Thursday, September 3, 2015

Before you spend on data analytics and big data

Big data is the answer, but can you please repeat the question?

The last decade has seen an explosion in the amount of digital data being created over the Internet. Companies find themselves with huge data sets on their hands. And of course this huge mine of data has kick-started the big data and data analytics consulting, which remains a fast growing service. 

However, business users need to critically consider the following 3 key points before approving the spend on big data/ extensive data analytics projects:

Process maturity: For big data or data analytics to be useful, underlying data sets have to first be accurate. This means the processes that lead to data generation need to be mature and functioning properly for some time before a data analyst can help. Where multiple data sources are involved, thinking about how they will link together/ identify duplicate data/ linked data/ supplementary data would save a lot of pain later.

Statistics: Crunching big data is not always the answer. Thinking about breaking the data into representative sets and applying statistical analysis can serve the same purpose in many instances. If anything, bulldozing through tonnes of data without understanding data distribution will most probably give you the wrong results.

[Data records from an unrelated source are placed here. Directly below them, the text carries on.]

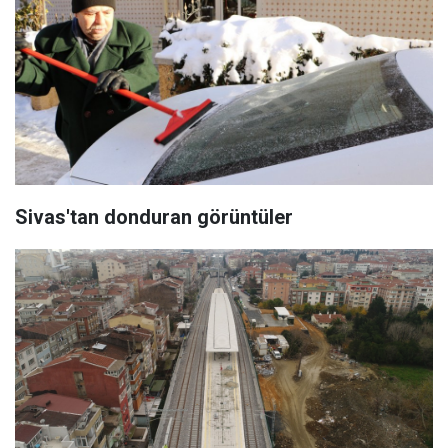
Sivas'tan donduran görüntüler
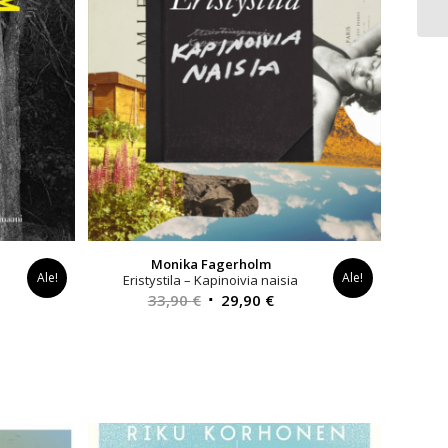
Monika Fagerholm
Ale!
Ale!
Eristystila – Kapinoivia naisia
yinen
Alkuperäinen
Nykyinen
33,90
€
29,90
€
a
hinta
hinta
oli:
on:
0 €.
33,90 €.
29,90 €.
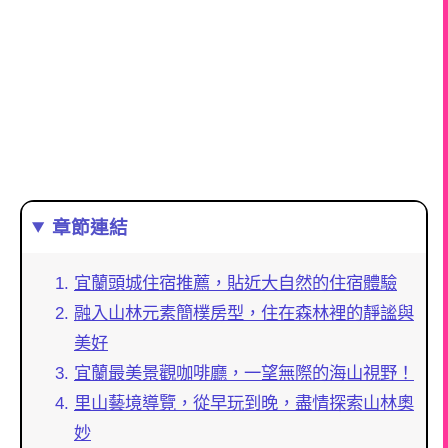
章節連結
宜蘭頭城住宿推薦，貼近大自然的住宿體驗
融入山林元素簡樸房型，住在森林裡的靜謐與
美好
宜蘭最美景觀咖啡廳，一望無際的海山視野！
里山藝境導覽，從早玩到晚，盡情探索山林奧
妙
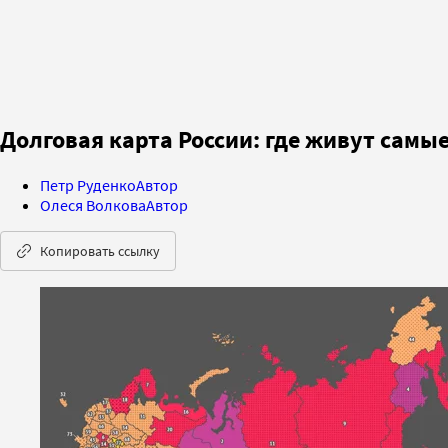
Долговая карта России: где живут самы
Петр Руденко
Автор
Олеся Волкова
Автор
Копировать ссылку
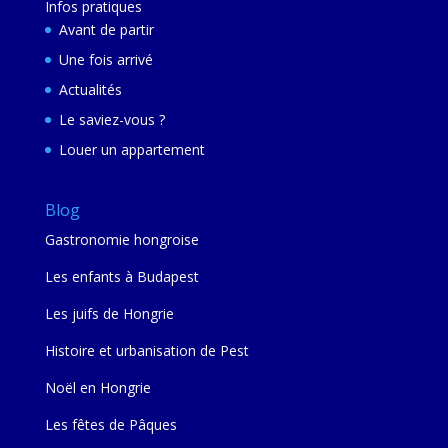
Infos pratiques
Avant de partir
Une fois arrivé
Actualités
Le saviez-vous ?
Louer un appartement
Blog
Gastronomie hongroise
Les enfants à Budapest
Les juifs de Hongrie
Histoire et urbanisation de Pest
Noël en Hongrie
Les fêtes de Pâques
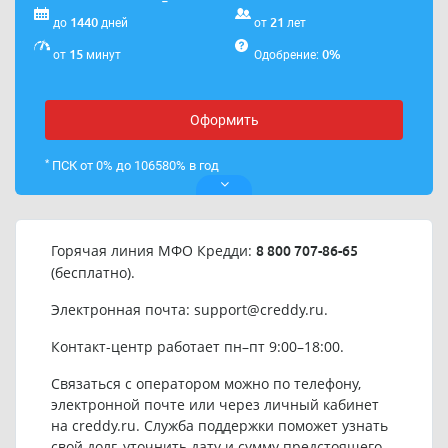
1440
21
до
дней
от
лет
15
0%
от
минут
Одобрение:
Оформить
*
ПСК от 0% до 106580% в год
Горячая линия МФО Кредди:
8 800 707-86-65
(бесплатно).
Электронная почта:
support@creddy.ru
.
Контакт-центр работает пн–пт 9:00–18:00.
Связаться с оператором можно по телефону,
электронной почте или через личный кабинет
на creddy.ru. Служба поддержки поможет узнать
свой долг, уточнить дату и сумму предстоящего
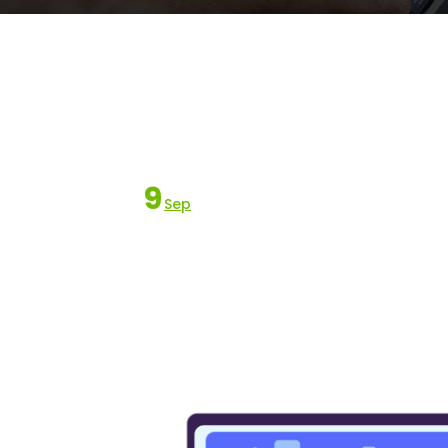
9
Sep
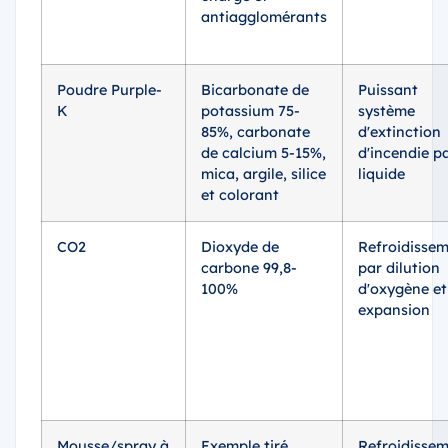
antiagglomérants
Poudre Purple-
Bicarbonate de
Puissant
K
potassium 75-
système
85%, carbonate
d'extinction
de calcium 5-15%,
d'incendie p
mica, argile, silice
liquide
et colorant
CO2
Dioxyde de
Refroidisse
carbone 99,8-
par dilution
100%
d'oxygène et
expansion
Mousse/spray à
Exemple tiré
Refroidissem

Cost-benefit: Sure there can be benefit in milking the data. But at what cost? With spending for a full-fledged big data project likely to reach 8 figures, has anybody considered the cost-benefit analysis? Can we achieve the insights without necessarily taking the big data route (e.g. by breaking data into representative sets, statistical analysis)? Are the processes mature enough to yield accurate data? Do we have a data map, so that we at least understand where the data is generated and where it is stored? What is our in-house technical expertise to deal with the demands of such a project? 


Very few data sets would truly qualify as big data if they were first split or linked sensibly. And for data analytics to work, it is important that a company first has ample confidence in the accuracy of their data. Simple lessons which if remembered would do a lot of good.